Edit: Just checked master, it's already done but with an OR instead? Why's that?
https://github.com/hrydgard/ppsspp/blob/a9302c49f0cd3edb03996bd6d9467a6dbc31c430/GPU/Vulkan/StateMappingVulkan.cpp#L264
Well, &&
and ||
are both wrong, it's just a question of which is wrong in more cases. Since you're trying to fix a specific issue, it's obvious there are cases where the ||
is wrong, but won't know where the &&
is wrong without testing it out in a bunch of games.
I think if we changed master to &&
, there are some games which would show a black screen instead of videos, have triangle cutouts in some scenes with missing background parts, etc. But I'm not sure the extent of problems it would cause.
To state it more clearly:
||
means, if we need to clamp either side, do it. It views clamping as the less risky operation.&&
means, only clamp if both sides need it. It views clamping as the more risky operation.The danger of not clamping something that needs to be clamped is that it won't be drawn or parts of it will not be. This could be missing UI elements, videos, objects, parts of scenery, etc. That's the danger of &&
.
The danger of clamping incorrectly (the danger of ||
) is that objects may be deformed. For example, if I'm drawing a tree, it may be squashed or something if it's clamped incorrectly.
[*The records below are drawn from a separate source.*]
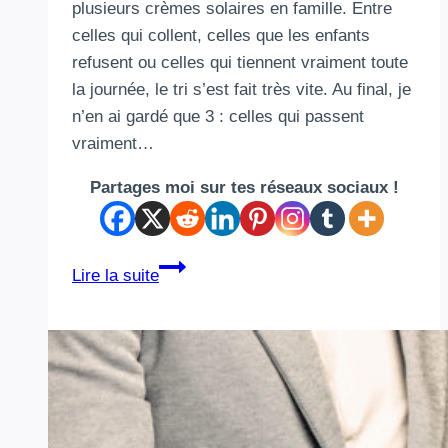
plusieurs crèmes solaires en famille. Entre
celles qui collent, celles que les enfants
refusent ou celles qui tiennent vraiment toute
la journée, le tri s’est fait très vite. Au final, je
n’en ai gardé que 3 : celles qui passent
vraiment…
Partages moi sur tes réseaux sociaux !
3
Lire la suite
crèmes
solaires
enfant
testées
pendant
2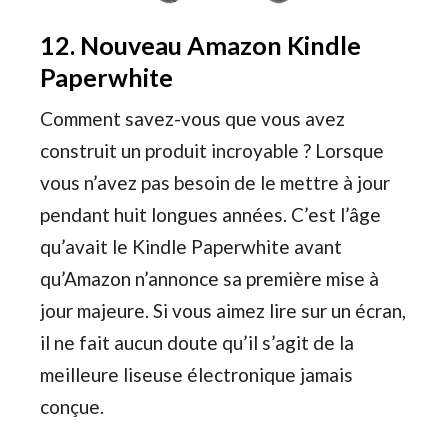
12. Nouveau Amazon Kindle
Paperwhite
Comment savez-vous que vous avez
construit un produit incroyable ? Lorsque
vous n’avez pas besoin de le mettre à jour
pendant huit longues années. C’est l’âge
qu’avait le Kindle Paperwhite avant
qu’Amazon n’annonce sa première mise à
jour majeure. Si vous aimez lire sur un écran,
il ne fait aucun doute qu’il s’agit de la
meilleure liseuse électronique jamais
conçue.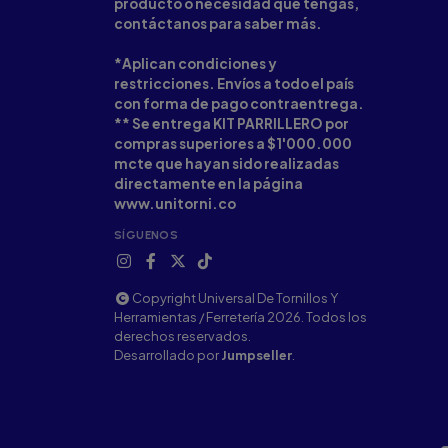
producto o necesidad que tengas,
contáctanos para saber más.
*Aplican condiciones y
restricciones. Envíos a todo el país
con forma de pago contraentrega.
** Se entrega KIT PARRILLERO por
compras superiores a $1'000.000
mcte que hayan sido realizadas
directamente en la página
www.unitorni.co
SÍGUENOS
Copyright Universal De Tornillos Y
Herramientas / Ferretería 2026. Todos los
derechos reservados.
Desarrollado por
Jumpseller
.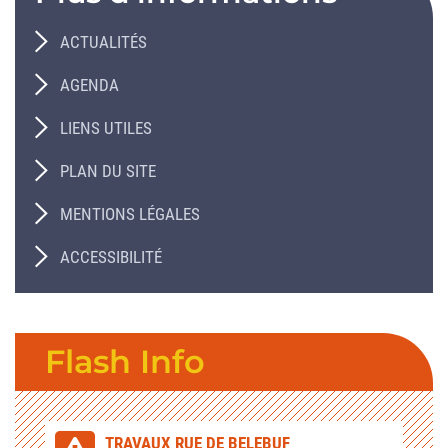
ACTUALITÉS
AGENDA
LIENS UTILES
PLAN DU SITE
MENTIONS LÉGALES
ACCESSIBILITÉ
Flash Info
TRAVAUX RUE DE BELEBUF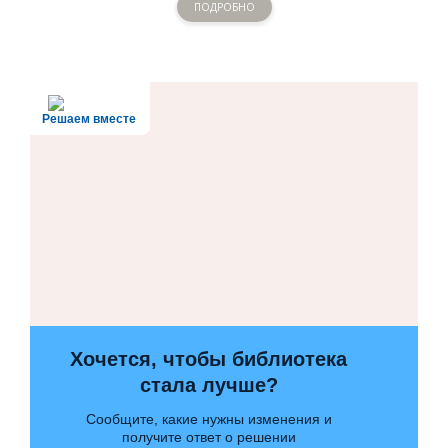
ПОДРОБНО
Решаем вместе
Хочется, чтобы библиотека
стала лучше?
Сообщите, какие нужны изменения и
получите ответ о решении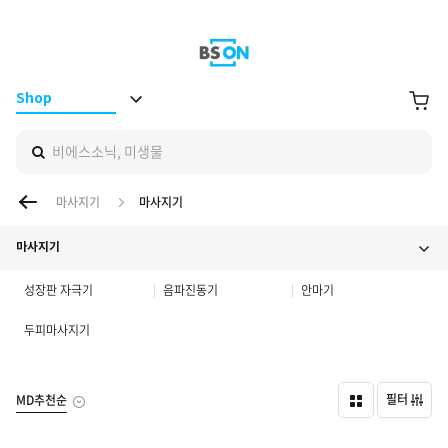
BS ON
장바구니
Shop
비에스소닉, 미생물
이전 페이지
마사지기
마사지기
마사지기
성장판 자극기
음파진동기
안마기
두피마사지기
필터
MD추천순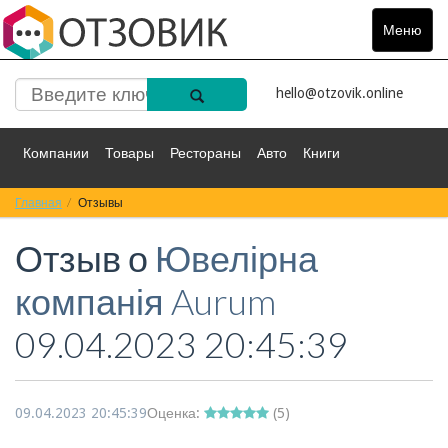
Меню
Toggle
navigat
hello@otzovik.online
Компании
Товары
Рестораны
Авто
Книги
Главная
Спорт
Отзывы
Фильмы
Деньги
Путешествия
Отзыв о
Ювелірна
Красота
Здоровье
Остальное
компанія Aurum
09.04.2023 20:45:39
09.04.2023 20:45:39
Оценка:
(
5
)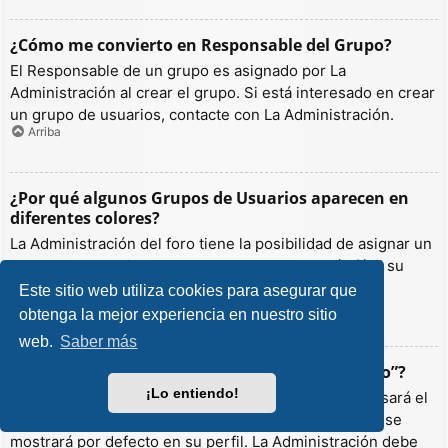
¿Cómo me convierto en Responsable del Grupo?
El Responsable de un grupo es asignado por La
Administración al crear el grupo. Si está interesado en crear
un grupo de usuarios, contacte con La Administración.
Arriba
¿Por qué algunos Grupos de Usuarios aparecen en
diferentes colores?
La Administración del foro tiene la posibilidad de asignar un
color a los usuarios de un grupo para hacer más fácil su
identificación.
Este sitio web utiliza cookies para asegurar que
Arriba
obtenga la mejor experiencia en nuestro sitio
web.
Saber más
¿Qué es un “Grupo de Usuarios predeterminado”?
¡Lo entiendo!
Si es miembro de más de un grupo por defecto, se usará el
“predeterminado” para determinar qué color y rango se
mostrará por defecto en su perfil. La Administración debe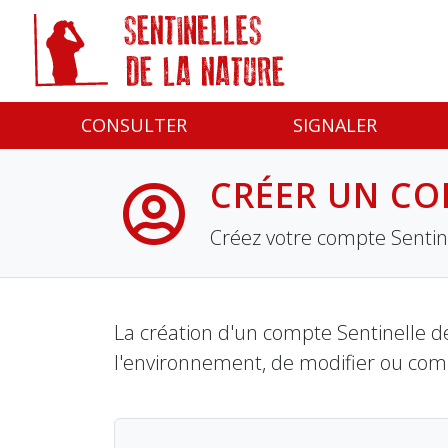
Panneau de gestion des cookies
CONSULTER
SIGNALER
CRÉER UN CO
Créez votre compte Sentine
La création d'un compte Sentinelle de
l'environnement, de modifier ou com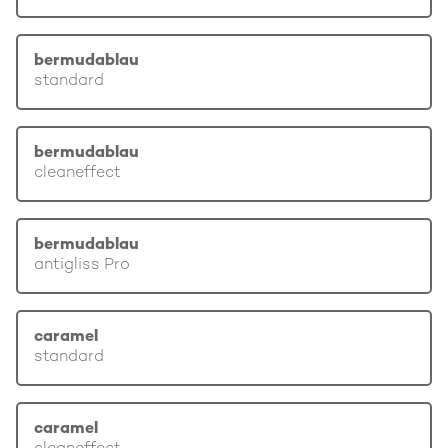
bermudablau
standard
bermudablau
cleaneffect
bermudablau
antigliss Pro
caramel
standard
caramel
But they may also cover the screen like in your example. It's because the wrong side is being clamped too.
I think the only way to not be wrong is a geometry shader as mentioned above. That would do the clamping manually, working around Vulkan's lack of support.
-[Unknown]
I'm not sure, but possibly https://github.com/KhronosGroup/Vulkan-Docs/blob/master/appendices/VK_EXT_depth_range_unrestricted.txt would let us do more of this in the fragment shader instead. It's unfortunately less widely supported than geometry shaders.
Geometry shader support is actually appearing on many recent mobile devices (and nearly all desktop devices), so might finally be worth implementing a path for that. I think we are seldomly vertex limited so even though geometry shaders are known to be pretty slow it might be okay.
EDIT: I missed that you already posted this above unknown! Had completely forgot about it. Still, a good reminder!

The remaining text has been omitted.